Los politólogos han estado hablando desde hace casi una década sobre una “recesión democrática” en el mundo, porque cada vez más países se están convirtiendo en autocracias. Pero en América Latina la cosa está peor: ya estamos en una verdadera “depresión democrática”.
Nunca he visto tantos países latinoamericanos descendiendo a gobiernos autocráticos desde las dictaduras militares de la década de 1970. En las últimas semanas, las democracias más grandes de América Latina han tratado de acaparar poderes inconstitucionales.
En Brasil, el presidente populista de extrema derecha Jair Bolsonaro sugirió públicamente el 7 de setiembre que no aceptaría una derrota en las elecciones de octubre del 2022.
Bolsonaro dijo que solo puede haber tres resultados en las elecciones del año próximo: “Mi arresto, mi muerte o mi victoria”. Y agregó: “Nunca seré arrestado”.
En México, el presidente nacionalista de izquierda, Andrés Manuel López Obrador, ha escalado recientemente su retórica contra el Instituto Nacional Electoral (INE), la agencia independiente ampliamente respetada que monitorea las elecciones en México.
Además, López Obrador arremete casi a diario contra periodistas y jueces, y ha utilizado su mayoría en el Congreso para aprobar una prórroga inconstitucional del mandato de cuatro años del jefe de la Suprema Corte. En medio de un aluvión de críticas, el presidente de la Suprema Corte anunció que no permanecerá en su cargo más allá de cuatro años.
En El Salvador, los jueces nombrados por el presidente Nayib Bukele anularon el 3 de setiembre una prohibición constitucional de elecciones presidenciales consecutivas, lo que le permitirá a Bukele buscar un segundo mandato en el 2024.
En el Perú, el recién electo presidente de extrema izquierda, Pedro Castillo, quiere convocar una asamblea constituyente para redactar una nueva Constitución. Eso es exactamente lo que hizo el difunto líder autoritario de Venezuela, Hugo Chávez, después de asumir el cargo en 1999 para buscar poderes absolutos y reelecciones indefinidas.
En Argentina, el gobierno del presidente Alberto Fernández busca reformar el sistema de justicia en un intento de despedir a los fiscales que están investigando a la vicepresidenta y expresidenta Cristina Fernández de Kirchner por cargos de corrupción.
En Nicaragua, el dictador izquierdista Daniel Ortega ha encarcelado en las últimas semanas a los siete principales precandidatos opositores para las elecciones del 7 de noviembre, y a más de veinte líderes de la sociedad civil.
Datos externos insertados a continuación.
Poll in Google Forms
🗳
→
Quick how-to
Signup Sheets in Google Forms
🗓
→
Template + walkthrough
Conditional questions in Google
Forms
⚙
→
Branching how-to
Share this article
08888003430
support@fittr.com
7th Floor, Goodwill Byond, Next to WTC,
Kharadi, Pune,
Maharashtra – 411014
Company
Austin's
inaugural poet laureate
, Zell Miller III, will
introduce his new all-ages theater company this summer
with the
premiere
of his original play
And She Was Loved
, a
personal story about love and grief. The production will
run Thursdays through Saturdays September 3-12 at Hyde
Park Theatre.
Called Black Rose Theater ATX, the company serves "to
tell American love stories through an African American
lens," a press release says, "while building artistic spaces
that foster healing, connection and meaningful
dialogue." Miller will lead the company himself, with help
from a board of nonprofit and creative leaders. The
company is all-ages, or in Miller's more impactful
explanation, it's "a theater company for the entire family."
En Venezuela, el fraudulentamente electo dictador Nicolás Maduro está consolidando su régimen. Maduro está negociando un acuerdo con la oposición con la esperanza de alentarla a participar en las elecciones regionales del 21 de noviembre. Pero pocos líderes opositores confían en que permitirá elecciones medianamente libres.
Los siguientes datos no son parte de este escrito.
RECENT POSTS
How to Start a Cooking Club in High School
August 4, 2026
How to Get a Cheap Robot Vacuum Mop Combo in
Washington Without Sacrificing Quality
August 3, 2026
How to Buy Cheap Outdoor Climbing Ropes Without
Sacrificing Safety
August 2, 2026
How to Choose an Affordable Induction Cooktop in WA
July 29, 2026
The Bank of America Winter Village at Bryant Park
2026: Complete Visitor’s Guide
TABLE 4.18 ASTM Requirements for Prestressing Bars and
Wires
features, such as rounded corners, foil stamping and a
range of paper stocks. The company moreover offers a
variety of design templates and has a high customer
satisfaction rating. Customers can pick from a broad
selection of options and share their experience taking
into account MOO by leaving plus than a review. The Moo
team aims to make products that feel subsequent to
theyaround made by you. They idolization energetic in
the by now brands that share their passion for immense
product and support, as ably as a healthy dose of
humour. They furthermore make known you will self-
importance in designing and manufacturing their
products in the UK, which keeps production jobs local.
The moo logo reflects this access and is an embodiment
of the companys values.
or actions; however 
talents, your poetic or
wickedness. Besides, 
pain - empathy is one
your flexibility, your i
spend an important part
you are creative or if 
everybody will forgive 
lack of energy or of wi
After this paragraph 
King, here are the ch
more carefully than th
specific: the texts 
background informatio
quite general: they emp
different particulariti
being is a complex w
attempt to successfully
La dictadura de Cuba, mientras tanto, continúa prohibiendo los partidos de oposición y los medios de prensa independientes, y está intensificando la represión. Al menos 500 personas han sido arrestadas y muchas siguen en la cárcel luego de las masivas protestas antigubernamentales del 11 de julio.
El apoyo a la democracia en los latinoamericanos ha venido cayendo en la última década, en parte por la desaceleración económica de los últimos años. Pero ahora hay un fenómeno nuevo: una nueva generación de aspirantes a autócratas democráticamente electos, que se están aprovechando del creciente descontento con la democracia.
“Este es un elemento nuevo”, me dijo Sergio Fausto, un politólogo brasileño. “Además del desencanto global con la democracia, tenemos liderazgos políticos de la izquierda y de la derecha que movilizan a la gente en contra de las instituciones democráticas”.
Eso es un mal augurio, entre otras cosas porque cuando los autócratas atacan a las instituciones democráticas como el sistema de justicia, desaparecen las protecciones legales y los inversionistas huyen de sus países. Y cuando pasa eso, las “depresiones democráticas” a menudo se convierten en depresiones económicas.